If you haven't pulled Everybody Knows out for a while, then you probably don't need this one either. The live recording is superb, and the band smolders and burns its way through a 12-minute Down By The River and a 16-minute Cowgirl In The Sand. Both are excellent, with extended jams that highlight Danny Whitten's telepathic connection with Young, playing on top of the rock solid rhythm section of Billy Talbot and Ralph Molina.

A few "new" songs at the time make the set; Winterlong, and especially Come On Baby, Let's Go Downtown are both solid rockers. The show opens with a hard rocking Everybody Knows This Is Nowhere, and the lesser Wonderin' fills out the set.
The record was released on both CD and LP in 2007. It is also included as part of the 8 CD Archives Volume 1. The vinyl is done to perfection by Classic Records, and is highly recommended.

Tuesday, January 5, 2010

Friday Night


I don't know if anyone wants to read a list of songs, but I find it fun when my friend Cleveland Bob does his Friday Random 10 over at Loud Mouth Soup It's pretty sweet- he does it from his iPod and takes the next ten no matter.

So last year I made a CD called Friday Night. In Cleveland in the 1970s and 1980s Friday night started with Bruce Springsteen's Born To Run on WMMS, and took off from there. I know there's radio stations that program for Friday night today, but when I'm ready for Friday and loosening up a bit, I put that Friday Night CD on. The idea was to play it pretty straight, inspired by those WMMS Fridays, but also adding a few interesting twists that fit the set but were never quite radio staples (or they were just my favorites). It goes like this:
1. Born To Run – Bruce Springsteen
2. Friday On My Mind – Earth Quake
3. Rock And Roll – Led Zeppelin
4. House Party – J. Geils Band
5. Get Out Of Denver – Bob Seger & the Silver Bullet Band
6. Keep Playin’ That Rock ‘N’ Roll – Edgar Winter’s White Trash
7. You Shook Me All Night Long- AC/DC
8. Open My Eyes – The Nazz
9. Suffragette City – David Bowie
10. Heat Treatment – Graham Parker
11. Rock & Roll – The Velvet Underground
12. Driver’s Seat – Sniff ‘n’ the Tears
13. Don’t Wait Too Long – The New York Rock Ensemble
14. Dancing In The Moonlight – Thin Lizzy
15. Me And The Boys – NRBQ
16. Ships In The Night – Be-Bop Deluxe
17. Honky Tonk Women – Elton John
18. Black Betty – Ram Jam
19. Play That Fast Thing – Rockpile

Friday, January 1, 2010

Drive-by Truckers Brighter Than Creation's Dark 2008

I'd been aware of the Truckers for a while, and they have a bunch of records, going back more than ten years.

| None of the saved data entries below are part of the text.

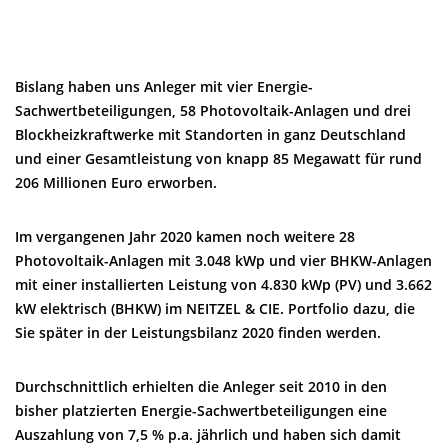
Bislang haben uns Anleger mit vier Energie-
Sachwertbeteiligungen, 58 Photovoltaik-Anlagen und drei
Blockheizkraftwerke mit Standorten in ganz Deutschland
und einer Gesamtleistung von knapp 85 Megawatt für rund
206 Millionen Euro erworben.
Im vergangenen Jahr 2020 kamen noch weitere 28
Photovoltaik-Anlagen mit 3.048 kWp und vier BHKW-Anlagen
mit einer installierten Leistung von 4.830 kWp (PV) und 3.662
kW elektrisch (BHKW) im NEITZEL & CIE. Portfolio dazu, die
Sie später in der Leistungsbilanz 2020 finden werden.
Durchschnittlich erhielten die Anleger seit 2010 in den
bisher platzierten Energie-Sachwertbeteiligungen eine
Auszahlung von 7,5 % p.a. jährlich und haben sich damit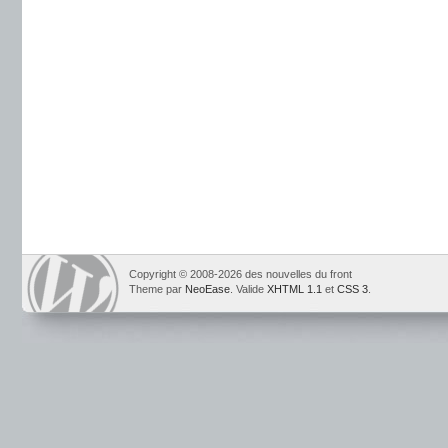
Copyright © 2008-2026 des nouvelles du front
Theme par
NeoEase
. Valide
XHTML 1.1
et
CSS 3
.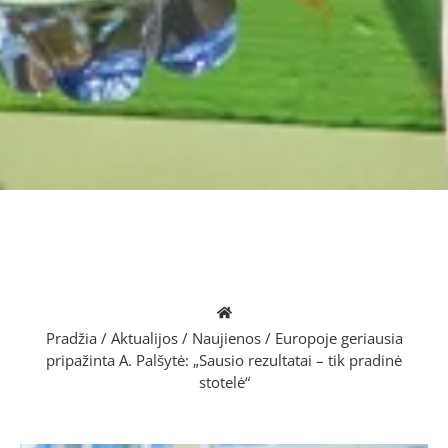
Pradžia
/
Aktualijos
/
Naujienos
/
Europoje geriausia
pripažinta A. Palšytė: „Sausio rezultatai – tik pradinė
stotelė“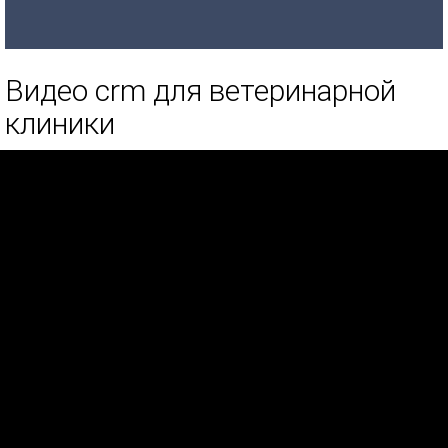
Видео crm для ветеринарной
клиники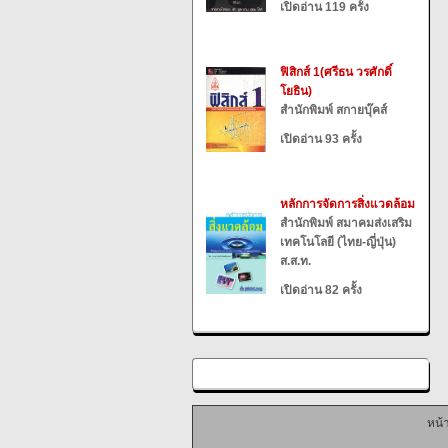
เปิดอ่าน 119 ครั้ง
ฟิสิกส์ 1(ศรีธน วรศักดิ์
โยธิน)
สำนักพิมพ์ สกายบุ๊คส์
เปิดอ่าน 93 ครั้ง
หลักการจัดการสิ่งแวดล้อม
สำนักพิมพ์ สมาคมส่งเสริม
เทคโนโลยี (ไทย-ญี่ปุ่น)
ส.ส.ท.
เปิดอ่าน 82 ครั้ง
หน้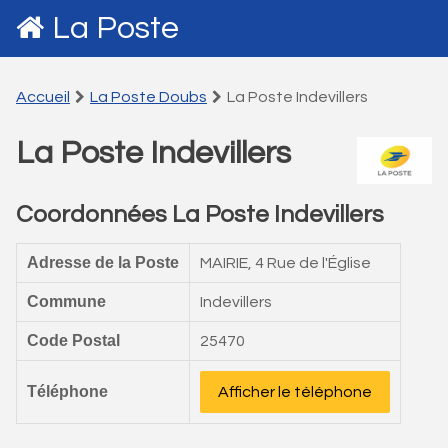
La Poste
Accueil
La Poste Doubs
La Poste Indevillers
La Poste Indevillers
Coordonnées La Poste Indevillers
Adresse de la Poste
MAIRIE, 4 Rue de l'Église
Commune
Indevillers
Code Postal
25470
Téléphone
Afficher le téléphone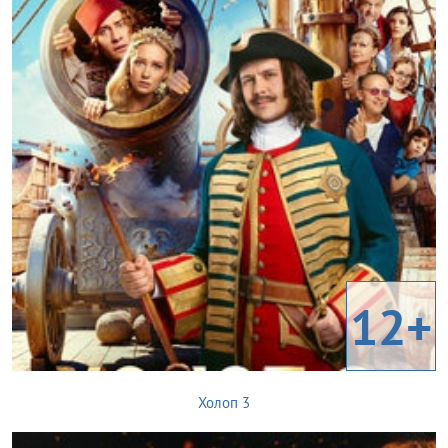
12+
Холоп 3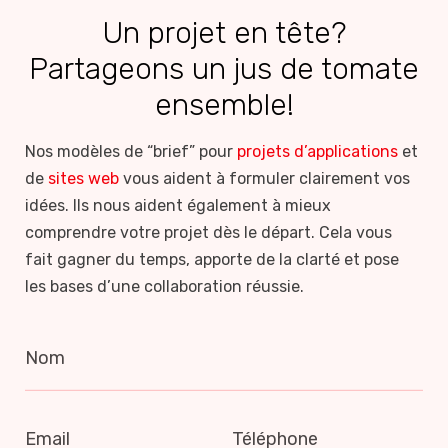
Un projet en tête?
Partageons un jus de tomate
ensemble!
Nos modèles de “brief” pour
projets d’applications
et
de
sites web
vous aident à formuler clairement vos
idées. Ils nous aident également à mieux
comprendre votre projet dès le départ. Cela vous
fait gagner du temps, apporte de la clarté et pose
les bases d’une collaboration réussie.
Nom
Email
Téléphone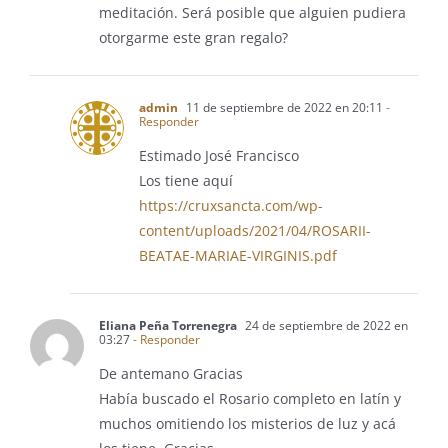
meditación. Será posible que alguien pudiera
otorgarme este gran regalo?
admin
11 de septiembre de 2022 en 20:11
-
Responder
Estimado José Francisco
Los tiene aquí
https://cruxsancta.com/wp-
content/uploads/2021/04/ROSARII-
BEATAE-MARIAE-VIRGINIS.pdf
Eliana Peña Torrenegra
24 de septiembre de 2022 en
03:27
- Responder
De antemano Gracias
Había buscado el Rosario completo en latín y
muchos omitiendo los misterios de luz y acá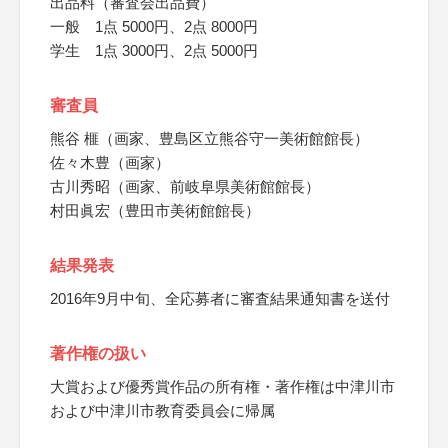
出品料（審査会出品費）
一般 1点 5000円、2点 8000円
学生 1点 3000円、2点 5000円
審査員
熊谷 榧（画家、豊島区立熊谷守一美術館館長）
佐々木豊（画家）
古川秀昭（画家、前岐阜県美術館館長）
村田眞宏（豊田市美術館館長）
結果発表
2016年9月中旬、全応募者に審査結果通知書を送付
著作権の扱い
大賞および優秀賞作品の所有権・著作権は中津川市
および中津川市教育委員会に帰属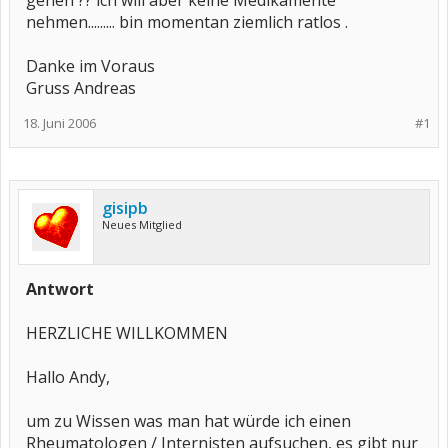
gehen ?? ich will aber keine Medikamente
nehmen......... bin momentan ziemlich ratlos .
Danke im Voraus
Gruss Andreas
18. Juni 2006
#1
gisipb
Neues Mitglied
Antwort
HERZLICHE WILLKOMMEN
Hallo Andy,
um zu Wissen was man hat würde ich einen
Rheumatologen / Internisten aufsuchen, es gibt nur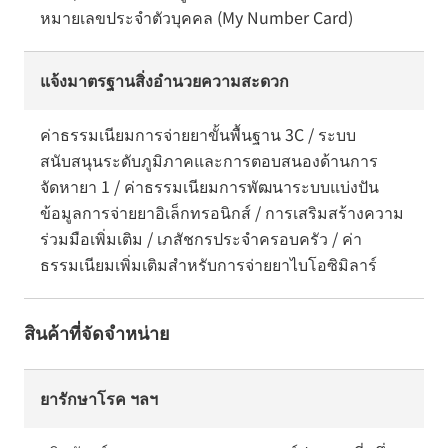
หมายเลขประจำตัวบุคคล (My Number Card)
แจ้งมาตรฐานสิ่งอำนวยความสะดวก
ค่าธรรมเนียมการจ่ายยาขั้นพื้นฐาน 3C / ระบบ
สนับสนุนระดับภูมิภาคและการตอบสนองด้านการ
จัดหายา 1 / ค่าธรรมเนียมการพัฒนาระบบแบ่งปัน
ข้อมูลการจ่ายยาอิเล็กทรอนิกส์ / การเสริมสร้างความ
ร่วมมือเพิ่มเติม / เภสัชกรประจำครอบครัว / ค่า
ธรรมเนียมเพิ่มเติมสำหรับการจ่ายยาไบโอซิมิลาร์
สินค้าที่จัดจำหน่าย
ยารักษาโรค ฯลฯ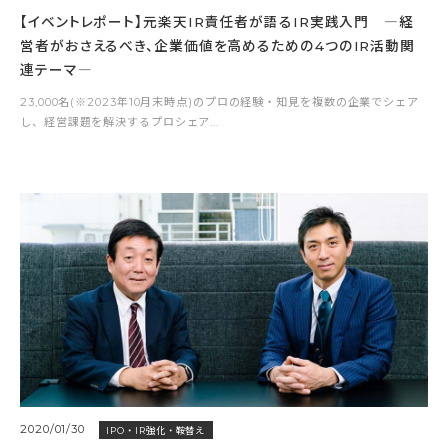
【イベントレポート】元楽天IR責任者が語るIR実践入門 ―経
営者がおさえるべき、企業価値を高めるための4つのIR活動関
連テーマ―
23,000名(※2023年10月末時点)のプロの経験・知見を複数の企業でシェア
し、経営課題を解決するプロシェア...
2020/01/30
IPO・IR強化・鞍替え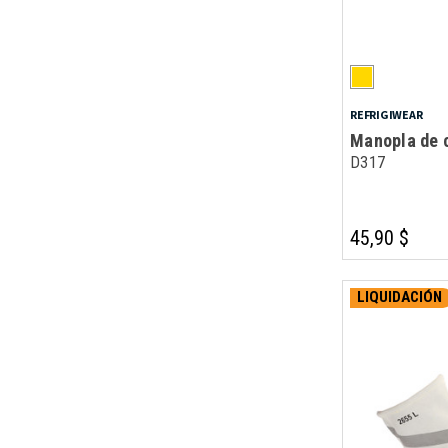
REFRIGIWEAR
Manopla de 
D317
45,90 $
LIQUIDACIÓN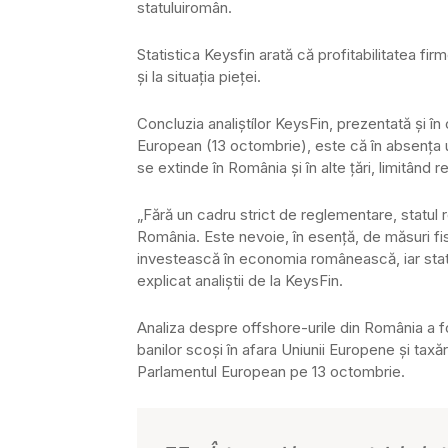
statuluiromân.
Statistica Keysfin arată că profitabilitatea fir
şi la situaţia pieţei.
Concluzia analiştílor KeysFin, prezentată şi în
European (13 octombrie), este că în absenţa 
se extinde în România şi în alte ţări, limitând 
„Fără un cadru strict de reglementare, statul r
România. Este nevoie, în esenţă, de măsuri fisca
investească în economia românească, iar statul
explicat analiştii de la KeysFin.
Analiza despre offshore-urile din România a f
banilor scoşi în afara Uniunii Europene şi taxăr
Parlamentul European pe 13 octombrie.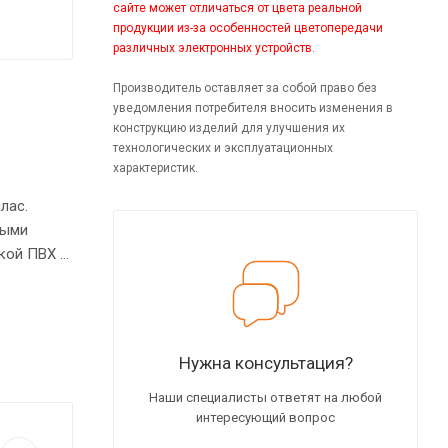
сайте может отличаться от цвета реальной
продукции из-за особенностей цветопередачи
различных электронных устройств.
Производитель оставляет за собой право без
уведомления потребителя вносить изменения в
конструкцию изделий для улучшения их
технологических и эксплуатационных
характеристик.
лас.
ными
кой ПВХ –
Нужна консультация?
Наши специалисты ответят на любой
интересующий вопрос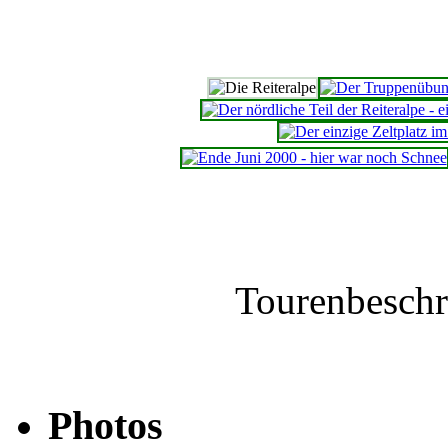
Tourenbesch
Photos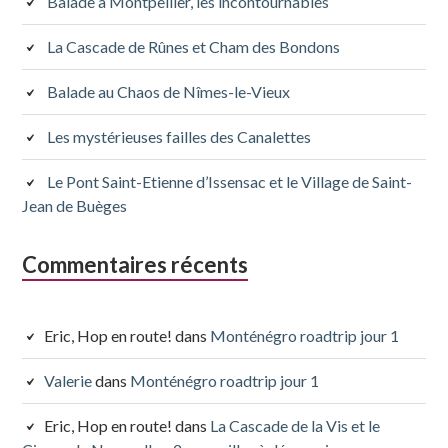
subsidiaire
Balade à Montpellier, les incontournables
La Cascade de Rûnes et Cham des Bondons
Balade au Chaos de Nîmes-le-Vieux
Les mystérieuses failles des Canalettes
Le Pont Saint-Etienne d’Issensac et le Village de Saint-
Jean de Buèges
Commentaires récents
Eric, Hop en route!
dans
Monténégro roadtrip jour 1
Valerie
dans
Monténégro roadtrip jour 1
Eric, Hop en route!
dans
La Cascade de la Vis et le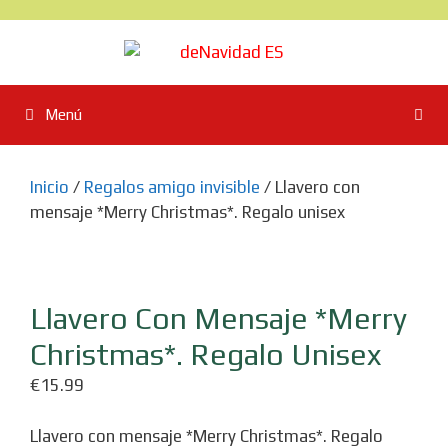
Saltar
al
contenido
Menú
Inicio
/
Regalos amigo invisible
/ Llavero con
mensaje *Merry Christmas*. Regalo unisex
Llavero Con Mensaje *Merry
Christmas*. Regalo Unisex
€
15.99
Llavero con mensaje *Merry Christmas*. Regalo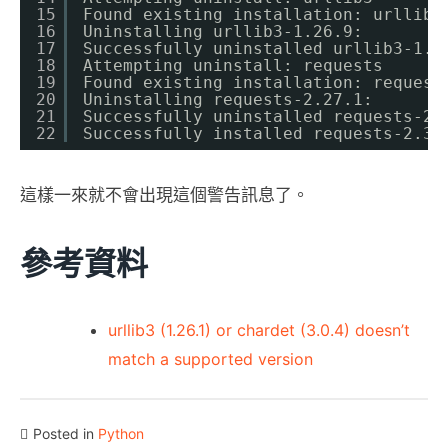
15
Found existing installation: urllib3
16
Uninstalling urllib3-1.26.9:
17
Successfully uninstalled urllib3-1.2
18
Attempting uninstall: requests
19
Found existing installation: request
20
Uninstalling requests-2.27.1:
21
Successfully uninstalled requests-2.
22
Successfully installed requests-2.31
這樣一來就不會出現這個警告訊息了。
參考資料
urllib3 (1.26.1) or chardet (3.0.4) doesn’t
match a supported version
Posted in
Python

I finally heard their work on Bettye LaVette's Scene Of The Crime 2007, and that was a killer record, although it was essentially a soul album, and that's not the Truckers' usual path. I'm not sure how I'd describe the Truckers' sound, they are country, punk, rock, southern, gothic. They write great songs, and with three songwriters, the style varies enough that things stay interesting.

And they can be very Heavy. Lyrically, they are strong writers with intense messages. Two Daughters And A Beautiful Wife opens the record on a sensitive note that reminds of early BoDeans. The Righteous Path is a huge song with a great story to tell. There's a stretch of five songs starting with Lisa's Birthday and ending with Checkout Time In Vegas that deals with the fallout at home and abroad from our current wars. It's a heavy trip. But they do it all with talent, insight and unflinching honesty. And they rock those three-guitar jams like crazy.

The record is only slightly brighter than the darkest dark. The glimpses of hope in Perfect Timing, Bob, and The Monument Valley are more than overshadowed by the intensity of Daddy Needs A Drink, That Man I Shot, The Home Front and You And Your Crystal Meth.

So some of the record is just plain difficult to listen to. But when they're rockin', they're hot. 3 Dimes Down, The Righteous Path, Home Field Advantage, and A Ghost To Most are all killer, Neil Young sounding guitar rockers.

At nineteen songs, there could have been some editing. But everything here supports the overarching themes of the record, and they are an exceptionally talented band. Darker and more intense than most of my recommendations. If you're prepared for a wild ride, this band is ready to take you there.